▶ _DATASET RECORDS_

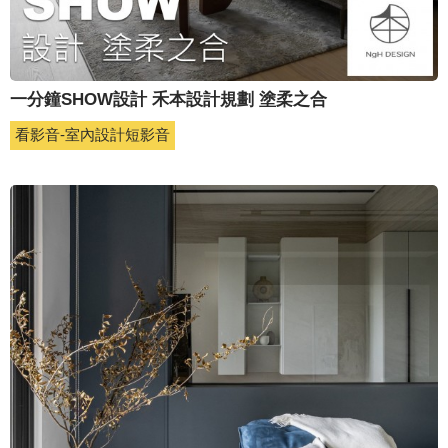
一分鐘SHOW設計 禾本設計規劃 塗柔之合
看影音-室內設計短影音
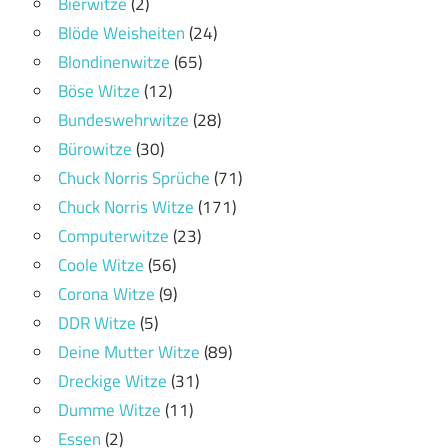
Bierwitze
(2)
Blöde Weisheiten
(24)
Blondinenwitze
(65)
Böse Witze
(12)
Bundeswehrwitze
(28)
Bürowitze
(30)
Chuck Norris Sprüche
(71)
Chuck Norris Witze
(171)
Computerwitze
(23)
Coole Witze
(56)
Corona Witze
(9)
DDR Witze
(5)
Deine Mutter Witze
(89)
Dreckige Witze
(31)
Dumme Witze
(11)
Essen
(2)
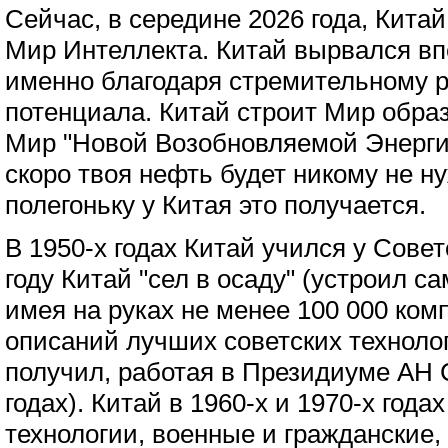
Сейчас, в середине 2026 года, Китай
Мир Интеллекта. Китай вырвался в
именно благодаря стремительному р
потенциала. Китай строит Мир обра
Мир "Новой Возобновляемой Энерги
скоро твоя нефть будет никому не ну
полегоньку у Китая это получается.
В 1950-х годах Китай учился у Совет
году Китай "сел в осаду" (устроил с
имея на руках не менее 100 000 ком
описаний лучших советских технолог
получил, работая в Президиуме АН
годах). Китай в 1960-х и 1970-х год
технологии, военные и гражданские,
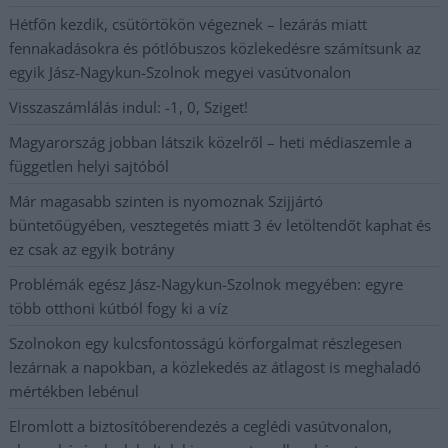
Hétfőn kezdik, csütörtökön végeznek – lezárás miatt
fennakadásokra és pótlóbuszos közlekedésre számítsunk az
egyik Jász-Nagykun-Szolnok megyei vasútvonalon
Visszaszámlálás indul: -1, 0, Sziget!
Magyarország jobban látszik közelről – heti médiaszemle a
független helyi sajtóból
Már magasabb szinten is nyomoznak Szijjártó
büntetőügyében, vesztegetés miatt 3 év letöltendőt kaphat és
ez csak az egyik botrány
Problémák egész Jász-Nagykun-Szolnok megyében: egyre
több otthoni kútból fogy ki a víz
Szolnokon egy kulcsfontosságú körforgalmat részlegesen
lezárnak a napokban, a közlekedés az átlagost is meghaladó
mértékben lebénul
Elromlott a biztosítóberendezés a ceglédi vasútvonalon,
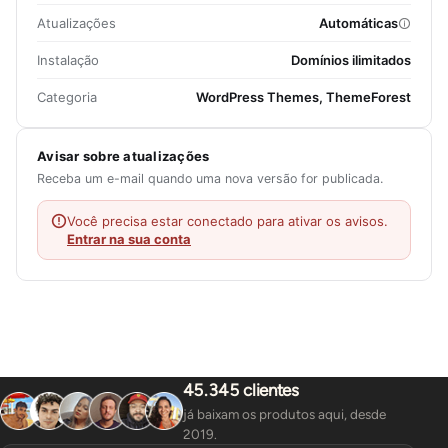
Atualizações
Automáticas
Instalação
Domínios ilimitados
Categoria
WordPress Themes, ThemeForest
Avisar sobre atualizações
Receba um e-mail quando uma nova versão for publicada.
Você precisa estar conectado para ativar os avisos.
Entrar na sua conta
45.345 clientes
já baixam os produtos aqui, desde
2019.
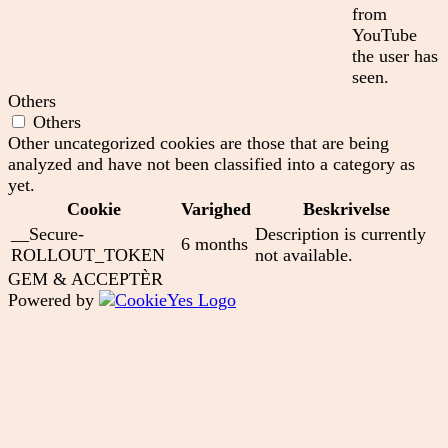
from
YouTube
the user has
seen.
Others
Others
Other uncategorized cookies are those that are being
analyzed and have not been classified into a category as
yet.
Cookie
Varighed
Beskrivelse
__Secure-
Description is currently
6 months
ROLLOUT_TOKEN
not available.
GEM & ACCEPTÈR
Powered by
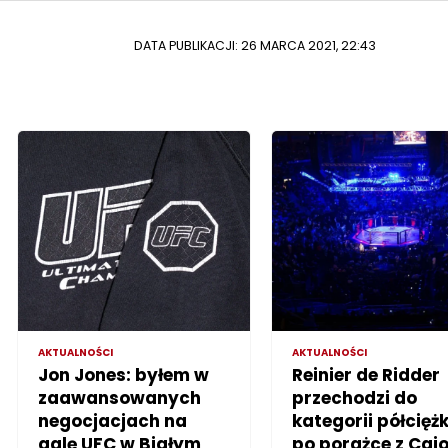
DATA PUBLIKACJI: 26 MARCA 2021, 22:43
AKTUALNOŚCI
AKTUALNOŚCI
Jon Jones: byłem w
Reinier de Ridder
zaawansowanych
przechodzi do
negocjacjach na
kategorii półciężk
galę UFC w Białym
po porażce z Cai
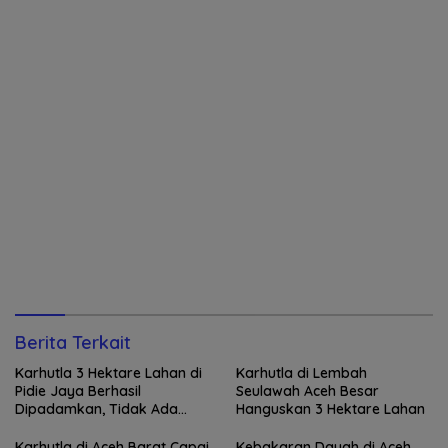
Berita Terkait
Karhutla 3 Hektare Lahan di
Karhutla di Lembah
Pidie Jaya Berhasil
Seulawah Aceh Besar
Dipadamkan, Tidak Ada
Hanguskan 3 Hektare Lahan
Korban Jiwa
Karhutla di Aceh Barat Capai
Kebakaran Dayah di Aceh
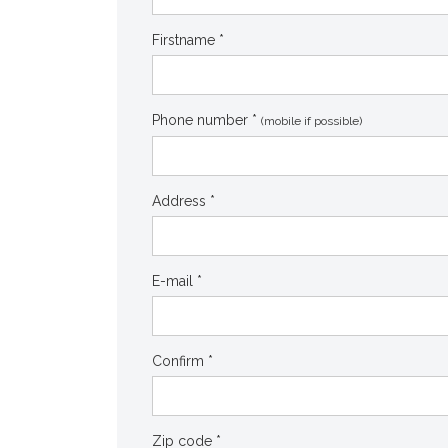
Firstname *
Phone number *
(mobile if possible)
Address *
E-mail *
Confirm *
Zip code *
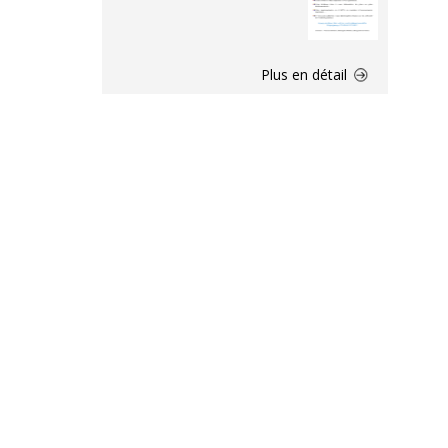
Plus en détail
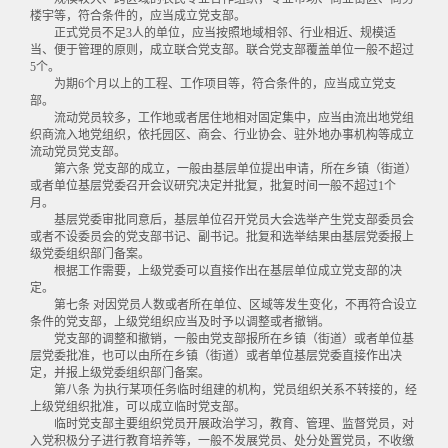
楼宇等，符合条件的，应当成立党支部。
正式党员不足3人的单位，应当按照地域相邻、行业相近、规模适
当、便于管理的原则，成立联合党支部。联合党支部覆盖单位一般不超过
5个。
为期6个月以上的工程、工作项目等，符合条件的，应当成立党支
部。
流动党员较多，工作地或者居住地相对固定集中，应当由流出地党组
织商流入地党组织，依托园区、商会、行业协会、驻外地办事机构等成立
流动党员党支部。
第六条 党支部的成立，一般由基层单位提出申请，所在乡镇（街道）
或者单位基层党委召开会议研究决定并批复，批复时间一般不超过1个
月。
基层党委审批同意后，基层单位召开党员大会选举产生党支部委员会
或者不设委员会的党支部书记、副书记。批复和选举结果由基层党委报上
级党委组织部门备案。
根据工作需要，上级党委可以直接作出在基层单位成立党支部的决
定。
第七条 对因党员人数或者所在单位、区域等发生变化，不再符合设立
条件的党支部，上级党组织应当及时予以调整或者撤销。
党支部的调整和撤销，一般由党支部报所在乡镇（街道）或者单位基
层党委批准，也可以由所在乡镇（街道）或者单位基层党委直接作出决
定，并报上级党委组织部门备案。
第八条 为执行某项任务临时组建的机构，党员组织关系不转接的，经
上级党组织批准，可以成立临时党支部。
临时党支部主要组织党员开展政治学习，教育、管理、监督党员，对
入党积极分子进行教育培养等，一般不发展党员、处分处置党员，不收缴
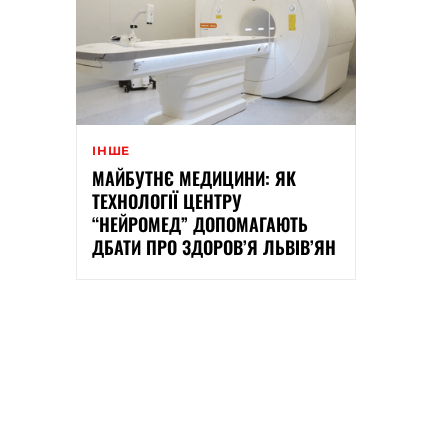
ІНШЕ
МАЙБУТНЄ МЕДИЦИНИ: ЯК
ТЕХНОЛОГІЇ ЦЕНТРУ
“НЕЙРОМЕД” ДОПОМАГАЮТЬ
ДБАТИ ПРО ЗДОРОВ’Я ЛЬВІВ’ЯН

▶ _EXERCISE PROMPT_
Only the text is to be copied: please reproduce the records exactly and drop the pictures.

▶ _SOLUTION TO THIS EXERCISE_
一分鐘SHOW設計 禾本設計規劃 塗柔之合
看影音-室內設計短影音
Bierwitze
(2)
Blöde Weisheiten
(24)
Blondinenwitze
(65)
Böse Witze
(12)
Bundeswehrwitze
(28)
Bürowitze
(30)
Chuck Norris Sprüche
(71)
Chuck Norris Witze
(171)
Computerwitze
(23)
Coole Witze
(56)
Corona Witze
(9)
DDR Witze
(5)
Deine Mutter Witze
(89)
Dreckige Witze
(31)
Dumme Witze
(11)
Essen
(2)
Сейчас, в середине 2026 года, Китай
Мир Интеллекта. Китай вырвался в
именно благодаря стремительному р
потенциала. Китай строит Мир обра
Мир "Новой Возобновляемой Энерги
скоро твоя нефть будет никому не ну
полегоньку у Китая это получается.
В 1950-х годах Китай учился у Совет
году Китай "сел в осаду" (устроил с
имея на руках не менее 100 000 ком
описаний лучших советских технолог
получил, работая в Президиуме АН
годах). Китай в 1960-х и 1970-х год
технологии, военные и гражданские,
Hétfőn kezdik, csütörtökön végeznek – lezárás miatt
fennakadásokra és pótlóbuszos közlekedésre számítsunk az
egyik Jász-Nagykun-Szolnok megyei vasútvonalon
Visszaszámlálás indul: -1, 0, Sziget!
Magyarország jobban látszik közelről – heti médiaszemle a
független helyi sajtóból
Már magasabb szinten is nyomoznak Szijjártó
büntetőügyében, vesztegetés miatt 3 év letöltendőt kaphat és
ez csak az egyik botrány
Problémák egész Jász-Nagykun-Szolnok megyében: egyre
több otthoni kútból fogy ki a víz
Szolnokon egy kulcsfontosságú körforgalmat részlegesen
lezárnak a napokban, a közlekedés az átlagost is meghaladó
mértékben lebénul
Elromlott a biztosítóberendezés a ceglédi vasútvonalon,
Atualizações
Automáticas
Instalação
Domínios ilimitados
Categoria
WordPress Themes, ThemeForest
Avisar sobre atualizações
Receba um e-mail quando uma nova versão for publicada.
Você precisa estar conectado para ativar os avisos.
Entrar na sua conta
45.345 clientes
já baixam os produtos aqui, desde
2019.
from
YouTube
the user has
seen.
Others
Others
Other uncategorized cookies are those that are being
analyzed and have not been classified into a category as
yet.
Cookie
Varighed
Beskrivelse
__Secure-
Description is currently
6 months
ROLLOUT_TOKEN
not available.
GEM & ACCEPTÈR
Powered by
DATA PUBLIKACJI: 26 MARCA 2021, 22:43
AKTUALNOŚCI
AKTUALNOŚCI
Jon Jones: byłem w
Reinier de Ridder
zaawansowanych
przechodzi do
negocjacjach na
kategorii półciężk
galę UFC w Białym
po porażce z Cai
Berita Terkait
Karhutla 3 Hektare Lahan di
Karhutla di Lembah
Pidie Jaya Berhasil
Seulawah Aceh Besar
Dipadamkan, Tidak Ada
Hanguskan 3 Hektare Lahan
Korban Jiwa
Karhutla di Aceh Barat Capai
Kebakaran Dayah di Aceh
Firstname *
Phone number *
(mobile if possible)
Address *
E-mail *
Confirm *
Zip code *
Plus en détail
楼宇等，符合条件的，应当成立党支部。
正式党员不足3人的单位，应当按照地域相邻、行业相近、规模适
当、便于管理的原则，成立联合党支部。联合党支部覆盖单位一般不超过
5个。
为期6个月以上的工程、工作项目等，符合条件的，应当成立党支
部。
流动党员较多，工作地或者居住地相对固定集中，应当由流出地党组
织商流入地党组织，依托园区、商会、行业协会、驻外地办事机构等成立
流动党员党支部。
第六条 党支部的成立，一般由基层单位提出申请，所在乡镇（街道）
或者单位基层党委召开会议研究决定并批复，批复时间一般不超过1个
月。
基层党委审批同意后，基层单位召开党员大会选举产生党支部委员会
或者不设委员会的党支部书记、副书记。批复和选举结果由基层党委报上
级党委组织部门备案。
根据工作需要，上级党委可以直接作出在基层单位成立党支部的决
定。
第七条 对因党员人数或者所在单位、区域等发生变化，不再符合设立
条件的党支部，上级党组织应当及时予以调整或者撤销。
党支部的调整和撤销，一般由党支部报所在乡镇（街道）或者单位基
层党委批准，也可以由所在乡镇（街道）或者单位基层党委直接作出决
定，并报上级党委组织部门备案。
第八条 为执行某项任务临时组建的机构，党员组织关系不转接的，经
上级党组织批准，可以成立临时党支部。
临时党支部主要组织党员开展政治学习，教育、管理、监督党员，对
入党积极分子进行教育培养等，一般不发展党员、处分处置党员，不收缴
ІНШЕ
МАЙБУТНЄ МЕДИЦИНИ: ЯК
ТЕХНОЛОГІЇ ЦЕНТРУ
“НЕЙРОМЕД” ДОПОМАГАЮТЬ
ДБАТИ ПРО ЗДОРОВ’Я ЛЬВІВ’ЯН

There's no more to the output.